TOPPAN Holdings, NICT, and ISARA Successfully Demonstrate Seamless Transition Technology to Post-Quantum Cryptography in Certificate Authorities

TOPPAN Holdings Inc. (Headquarters: Bunkyo-ku, Tokyo; Representative Director and COO: Satoshi Oya; hereinafter "TOPPAN Holdings"), the National Institute of Information and Communications Technology (Headquarters: Koganei-shi, Tokyo; President: Hideo Ohno; hereinafter "NICT"), and ISARA Corporation (Headquarters: Ontario, Canada; CEO: Atsushi Yamada; hereinafter "ISARA") have successfully verified the usefulness of a seamless transition technology from current cryptography to Post-Quantum Cryptography (PQC), which is considered difficult even for quantum computers to decipher, in the mechanism of a certificate authority, which is the security foundation of internet communications.

In internet communications, security is supported by digital certificates that prove the authenticity of the communication partner, and a public key infrastructure (*1) by the certificate authority that issues and signs them.
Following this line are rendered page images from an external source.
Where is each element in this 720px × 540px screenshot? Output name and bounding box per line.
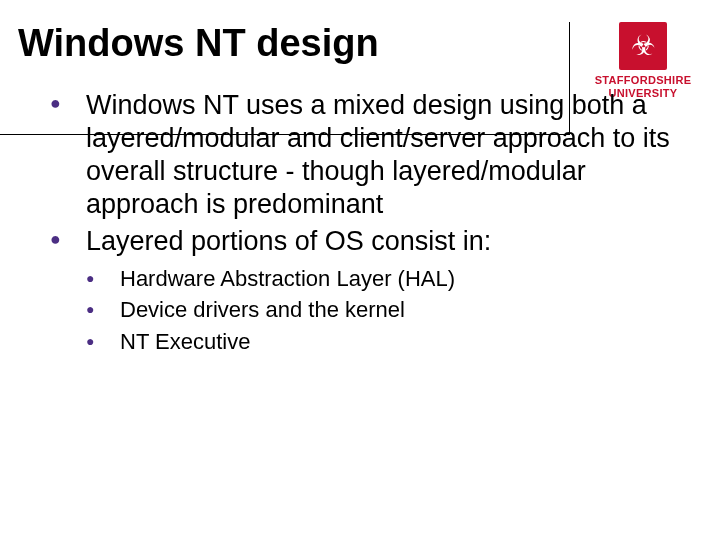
list-item: Layered portions of OS consist in: Hardw…: [50, 225, 680, 357]
list-item: Device drivers and the kernel: [86, 295, 680, 325]
list-item: Windows NT uses a mixed design using bot…: [50, 89, 680, 221]
sub-bullet-text: Device drivers and the kernel: [120, 297, 405, 322]
content-area: Windows NT uses a mixed design using bot…: [0, 65, 720, 357]
bullet-list: Windows NT uses a mixed design using bot…: [50, 89, 680, 357]
sub-bullet-text: Hardware Abstraction Layer (HAL): [120, 266, 455, 291]
logo-text-line1: STAFFORDSHIRE: [588, 74, 698, 87]
sub-bullet-text: NT Executive: [120, 329, 250, 354]
list-item: Hardware Abstraction Layer (HAL): [86, 264, 680, 294]
bullet-text: Windows NT uses a mixed design using bot…: [86, 90, 670, 219]
biohazard-icon: ☣: [631, 32, 656, 60]
sub-bullet-list: Hardware Abstraction Layer (HAL) Device …: [86, 264, 680, 357]
header: Windows NT design ☣ STAFFORDSHIRE UNIVER…: [0, 0, 720, 65]
bullet-text: Layered portions of OS consist in:: [86, 226, 491, 256]
slide-title: Windows NT design: [18, 22, 680, 65]
list-item: NT Executive: [86, 327, 680, 357]
university-logo: ☣ STAFFORDSHIRE UNIVERSITY: [588, 22, 698, 99]
slide: Windows NT design ☣ STAFFORDSHIRE UNIVER…: [0, 0, 720, 540]
logo-mark: ☣: [619, 22, 667, 70]
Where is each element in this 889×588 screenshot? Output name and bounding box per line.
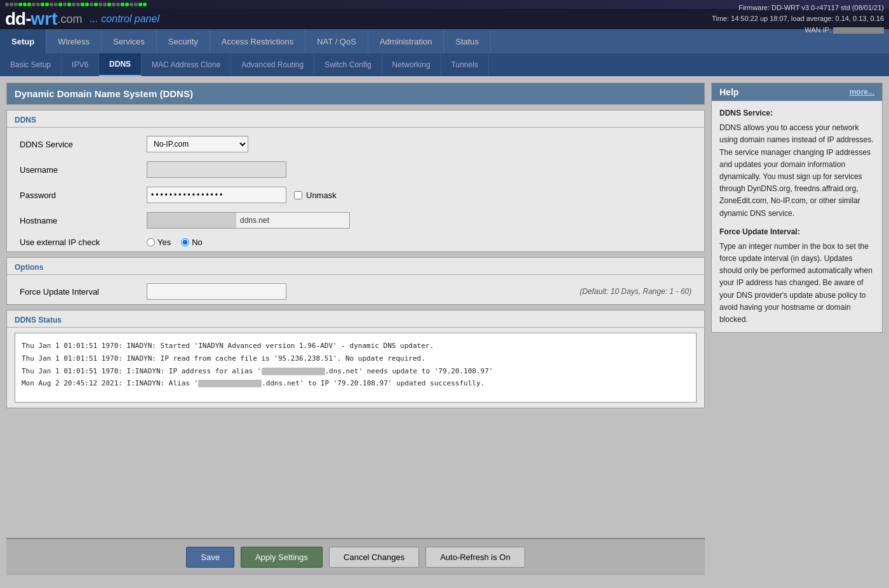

However, public key cryptography is thought to become vulnerable to quantum computers in the future, making the transition to PQC an urgent task. During this transition, quantum-proofing the cryptographic algorithm of the root certificate authority, which is at the top of the certificate authorities, poses a challenge as it may lead to service fragmentation or suspension.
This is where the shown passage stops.